Medicine has made progress in tailoring treatments for cancers through molecular analysis. But in practice, patients and physicians often have only limited access to that information and so do not benefit from advancing scientific knowledge. The company N-of-One was founded to overcome the barriers to access for this valuable data and to help individuals navigate the challenging road to optimal cancer treatment. The time is right for this approach, because as Mara Aspinall, chief executive officer of On-Q-ity and director of the Personalized Medicine Coalition, explains, “personalized cancer diagnostics are accelerating in all areas from drug choice to drug dosing to efficacy monitoring.”

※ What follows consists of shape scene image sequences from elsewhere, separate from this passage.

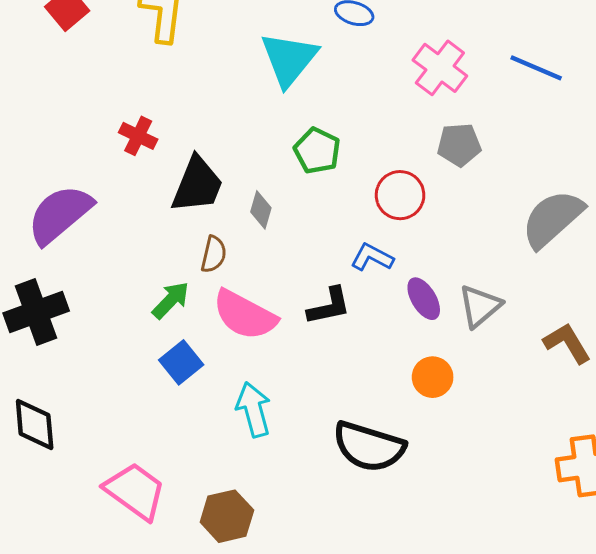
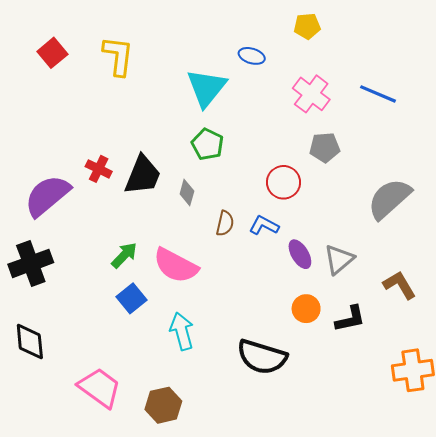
red cross: (138, 136) -> (99, 169), moved
green pentagon: (317, 151) -> (207, 144), moved
brown semicircle: (214, 254) -> (225, 223), moved
black L-shape: (329, 306) -> (350, 319), moved

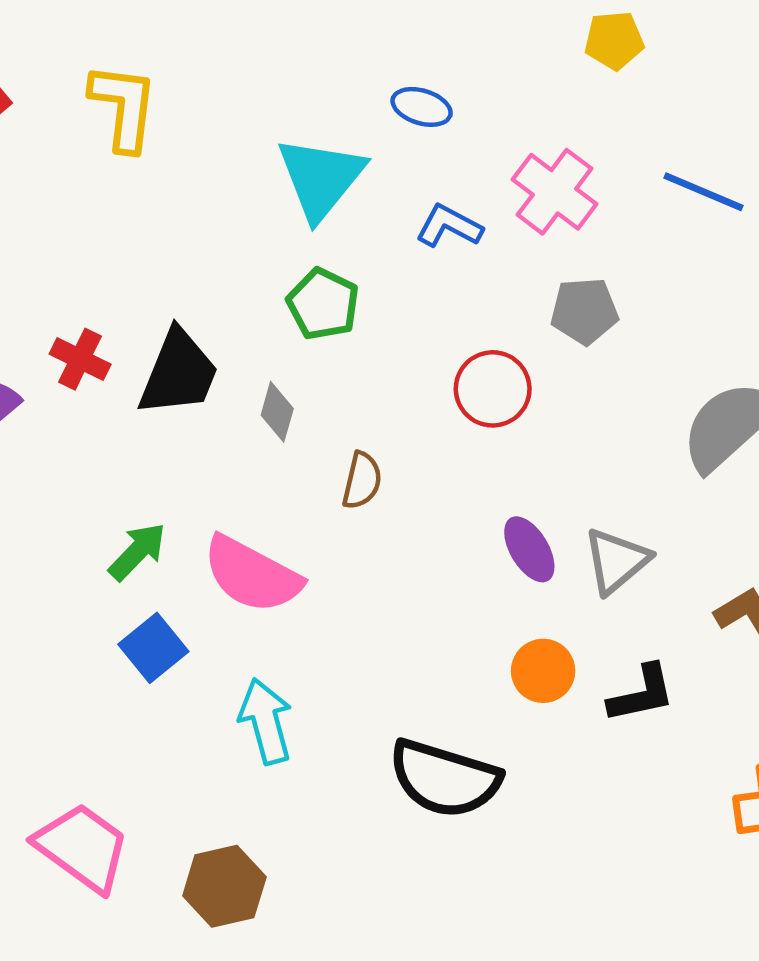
yellow pentagon: (307, 26) -> (614, 40), moved
blue L-shape: (264, 225) -> (449, 226), moved

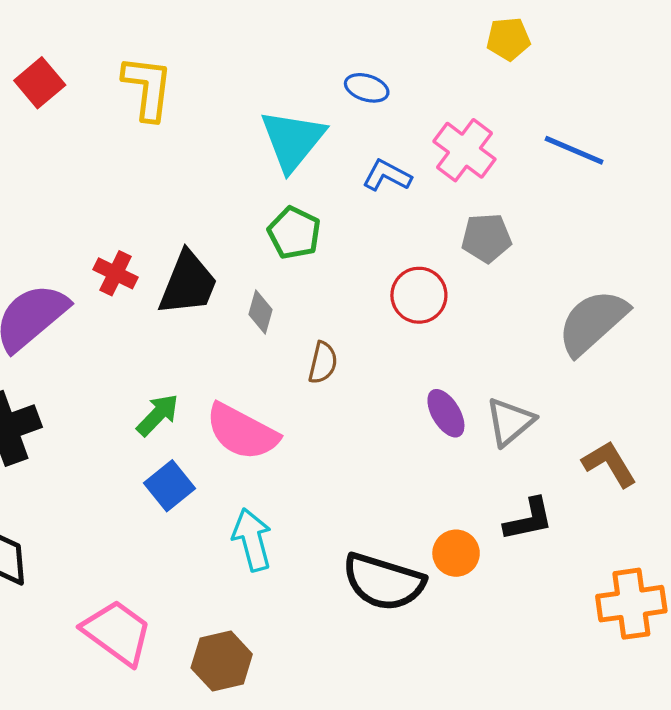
orange circle: (543, 671) -> (456, 553), moved

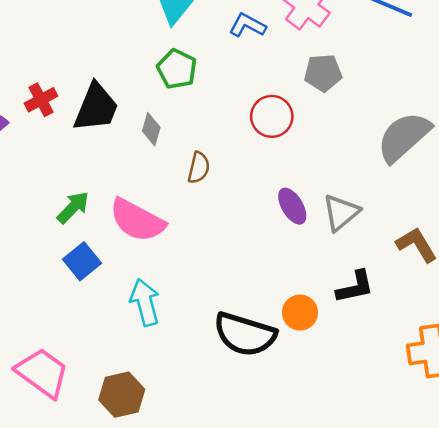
red cross: (116, 273) -> (41, 100), turned 36

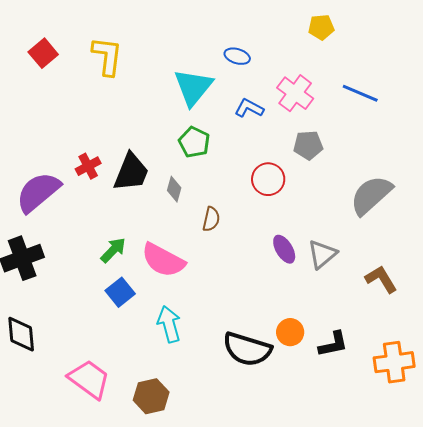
black L-shape: (355, 287) -> (333, 344), moved

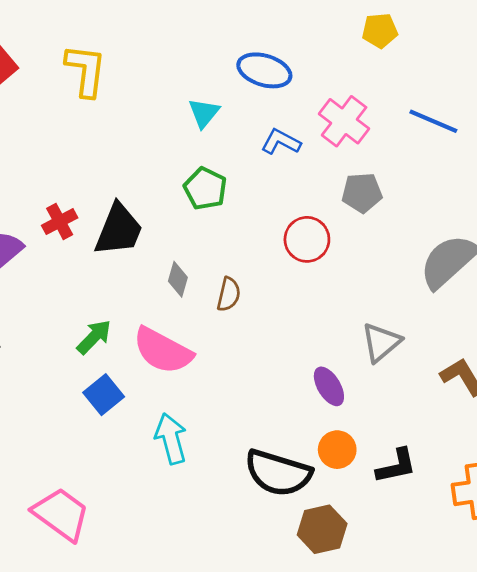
blue ellipse: (237, 56) -> (264, 70), size x1.5
cyan triangle: (193, 87) -> (204, 113), size x0.6
gray diamond: (174, 189) -> (178, 279), moved
purple ellipse: (284, 249) -> (329, 386), moved
brown hexagon: (151, 396) -> (322, 529), moved

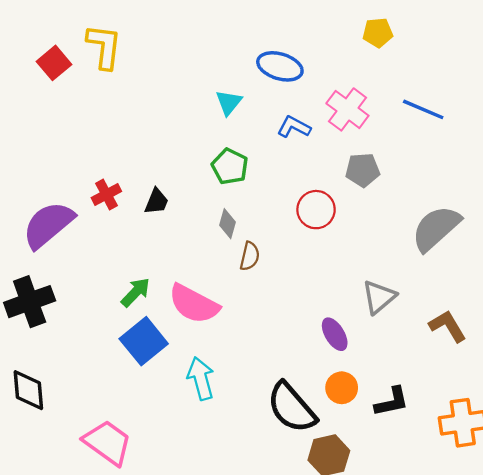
yellow L-shape: (86, 70) -> (104, 47), moved
black trapezoid: (119, 230) -> (156, 201), size x0.6
gray diamond: (178, 279) -> (228, 224), moved
blue square: (104, 395) -> (144, 341), size x1.4
black semicircle: (278, 473) -> (292, 408), turned 32

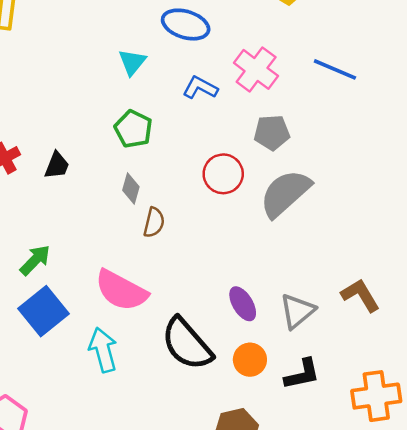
gray semicircle: (436, 228) -> (285, 193), moved
gray triangle: (379, 297) -> (297, 311), moved
pink semicircle: (194, 304) -> (121, 290), moved
black semicircle: (292, 408) -> (187, 344), moved

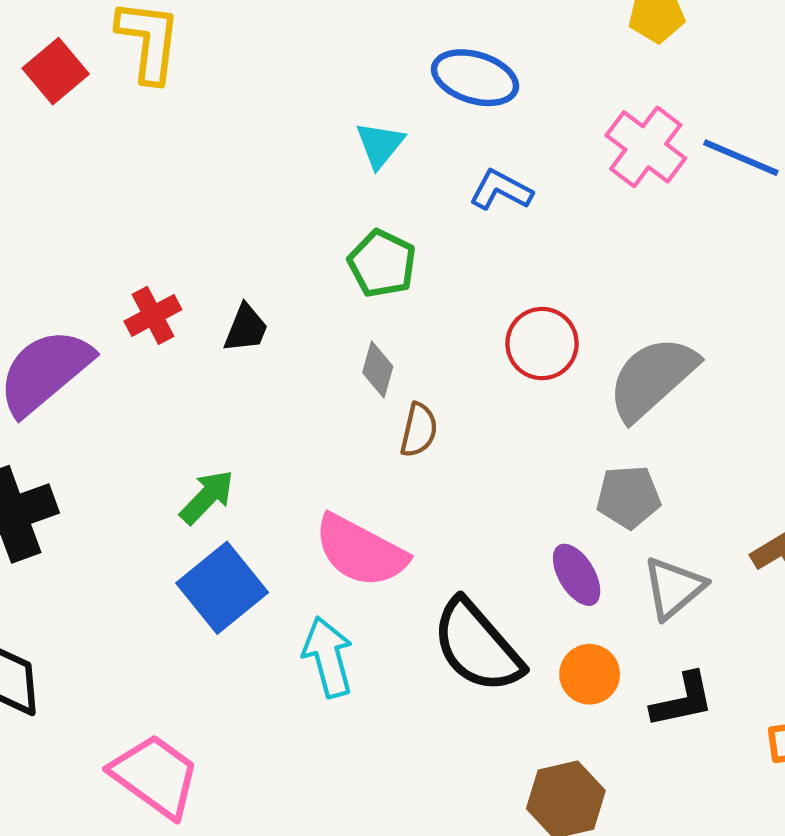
pink cross: (256, 69) -> (646, 147), moved
gray pentagon: (272, 133) -> (628, 497), moved

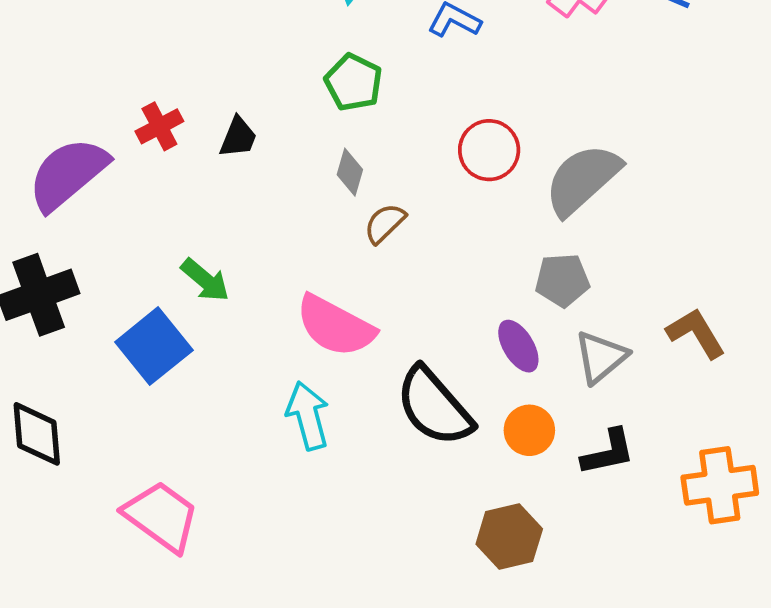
brown semicircle: (419, 430) -> (385, 223), turned -147
green arrow: (207, 497) -> (205, 280), turned 86
blue square: (222, 588) -> (154, 346), moved

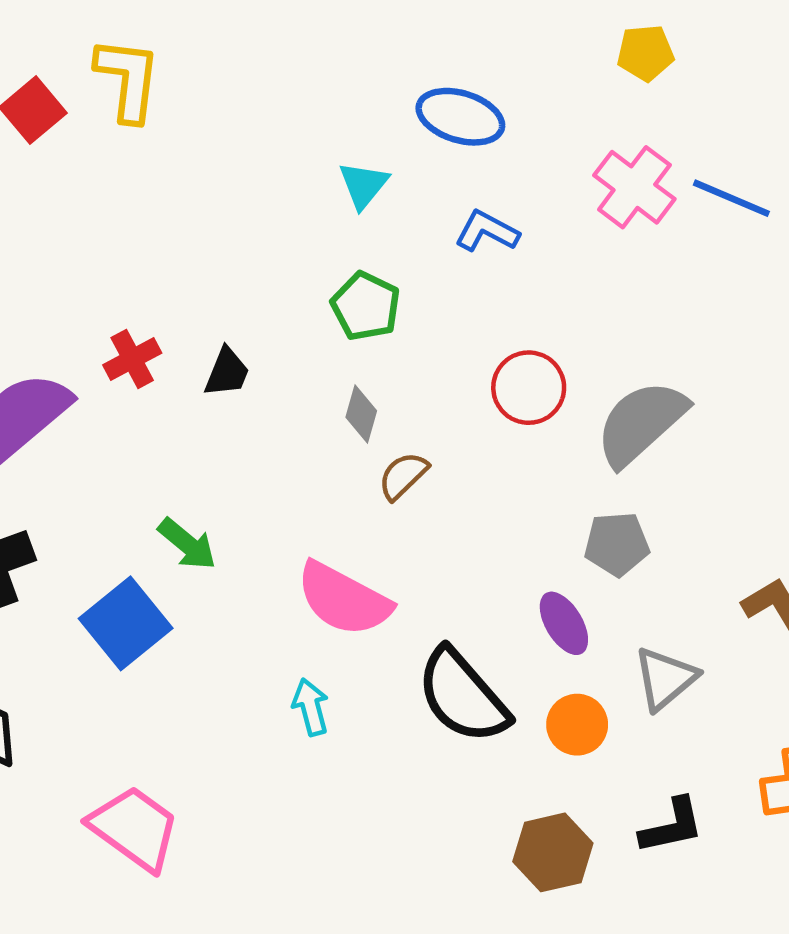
gray triangle: (601, 357) -> (665, 678), moved
cyan arrow: (308, 416) -> (311, 707), size x0.7
black L-shape: (608, 452) -> (672, 826), moved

Recently, projects such as the Cancer Genome Atlas have documented thousands of mutations in cancer cells that can lead to unregulated cell growth and prevent apoptosis (cell death), the hallmarks of malignancy. Each individual’s cancer seems to have its own collection of such abnormalities. Those mutant genes, and not the organ in which a tumor arises, are ultimately what treatments need to target.
“When I started, we would diagnose cancer based on tissue morphology,” explains Paul Mischel, a pathologist and cell biologist at the University of California in Los Angeles. “That’s no longer sufficient.” Instead, scientists are increasingly looking at molecular profiles to see which “biological switches” are turned on or off. Finding the key rel- evant switches in a particular tumor is not always easy, however, because different switches may be activating the same metabolic pathways. Mapping out the possibilities is a research priority in oncology.
The amount of genetic data available, since the dawn of the biotechnology era, has vastly expanded from just 606 base pairs and 680,338 sequences in 1982. The biggest challenge for health technologies will be to process and make sense of the ever-growing banks of information.